In Consumer Discretionary, stock selection and an overweight position relative to the benchmark benefited the Fund’s performance. Amazon.com (AMZN, Financial) rose on strong execution, long-term revenue growth, margin-expansion potential, and development of a meaningfully important business opportunity in cloud infrastructure. Hotel operator Marriott benefitted from increased demand and limited supply growth in the U.S., which we believe should lead to accelerating revenue and operating income growth. Strong subscriber growth at Netflix reflected the appeal of the company’s original programming.
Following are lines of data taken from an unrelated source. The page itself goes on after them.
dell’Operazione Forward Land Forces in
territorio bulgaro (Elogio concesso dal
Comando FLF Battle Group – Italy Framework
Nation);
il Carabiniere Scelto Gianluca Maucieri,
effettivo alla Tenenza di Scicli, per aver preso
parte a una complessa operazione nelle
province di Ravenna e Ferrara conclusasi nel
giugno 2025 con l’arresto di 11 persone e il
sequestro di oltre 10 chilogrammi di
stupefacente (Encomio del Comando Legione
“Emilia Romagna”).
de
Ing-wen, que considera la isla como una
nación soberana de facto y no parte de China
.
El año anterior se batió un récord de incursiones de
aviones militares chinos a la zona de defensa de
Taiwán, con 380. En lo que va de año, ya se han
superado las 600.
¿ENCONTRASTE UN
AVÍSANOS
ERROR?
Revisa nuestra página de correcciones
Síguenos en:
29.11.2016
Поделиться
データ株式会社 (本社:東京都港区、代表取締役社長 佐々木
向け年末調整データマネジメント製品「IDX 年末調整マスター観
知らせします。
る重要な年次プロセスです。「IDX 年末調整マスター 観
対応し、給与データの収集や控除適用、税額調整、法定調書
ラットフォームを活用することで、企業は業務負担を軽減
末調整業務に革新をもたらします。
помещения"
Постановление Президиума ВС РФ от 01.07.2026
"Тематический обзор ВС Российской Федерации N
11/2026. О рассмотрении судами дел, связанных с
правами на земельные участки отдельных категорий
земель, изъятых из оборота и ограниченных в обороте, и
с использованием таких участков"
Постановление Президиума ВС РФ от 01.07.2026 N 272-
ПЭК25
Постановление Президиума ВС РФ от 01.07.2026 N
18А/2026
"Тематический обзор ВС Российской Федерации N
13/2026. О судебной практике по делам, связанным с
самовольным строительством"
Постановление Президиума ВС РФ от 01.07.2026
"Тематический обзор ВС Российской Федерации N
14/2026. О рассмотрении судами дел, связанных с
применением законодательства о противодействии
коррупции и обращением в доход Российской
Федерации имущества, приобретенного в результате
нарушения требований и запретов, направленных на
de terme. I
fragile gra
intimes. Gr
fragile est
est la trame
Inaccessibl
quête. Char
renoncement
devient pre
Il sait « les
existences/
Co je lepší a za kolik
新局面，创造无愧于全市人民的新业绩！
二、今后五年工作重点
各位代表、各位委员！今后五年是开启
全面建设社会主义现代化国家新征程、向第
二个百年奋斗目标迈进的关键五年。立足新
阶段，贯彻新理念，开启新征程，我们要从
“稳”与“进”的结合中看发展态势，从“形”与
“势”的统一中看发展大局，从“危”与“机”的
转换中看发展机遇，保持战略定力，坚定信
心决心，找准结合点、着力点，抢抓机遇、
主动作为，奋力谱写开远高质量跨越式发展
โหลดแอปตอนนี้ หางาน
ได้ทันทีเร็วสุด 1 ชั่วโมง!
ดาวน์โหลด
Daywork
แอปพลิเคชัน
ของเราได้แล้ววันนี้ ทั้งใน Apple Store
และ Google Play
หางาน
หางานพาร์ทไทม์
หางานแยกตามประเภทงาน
We believe increasing pricing power, international expansion, and scale advantage have strengthened the company’s long-term competitive positioning.

In Industrials, Boeing’s 787 Dreamliner commercial jet generated cash, organically, for the first time since deliveries started in 2011. The world’s largest aerospace company and a leading manufacturer of commercial jetliners and defense, space, and security systems, Boeing (BA, Financial) reported strong revenue, free cash flow, and earnings leading to a positive contribution to Fund performance.

An underweight in Consumer Staples benefited relative return.

OUTLOOK & STRATEGY

As fundamental investors, we examine company and industry prospects over the intermediate- and long-term, working to understand and anticipate how industries and businesses will change over time. Our goal is to identify companies with sustainable above-average growth. We have constructed a portfolio of companies with what we believe are differentiated products and market opportunities.

We expect Fund aggregate EPS growth in 2017 to once again outpace EPS growth for the S&P 500 Index. With a modest price-to-earnings ratio premium, the Fund was, as of the end of the period, at the low end of its historical valuation range relative to the S&P 500 and Russell 1000® Growth Indexes. In the past, the Fund has performed well when its relative valuation has been low and its above-average earnings growth has been achieved.

This report contains the current opinions of Jennison Associates LLC as of the date of this report and should not be considered as investment advice or a recommendation of any particular security, strategy or investment product. Such opinions are subject to change without notice and securities described herein may no longer be included in, or may at any time be removed from, the Fund’s portfolio. This report is distributed for informational purposes only. Information contained herein has been obtained from sources believed reliable, but not guaranteed.

Equity securities, such as common stocks, are affected by company specific events and by movements in the overall stock markets in which those securities principally trade, among other factors. An adverse company specific event, or downturn in those stock markets, can depress the value of a particular company’s equity securities. For information on the different share classes and the risks associated with an investment in the Fund, please refer to the current prospectus.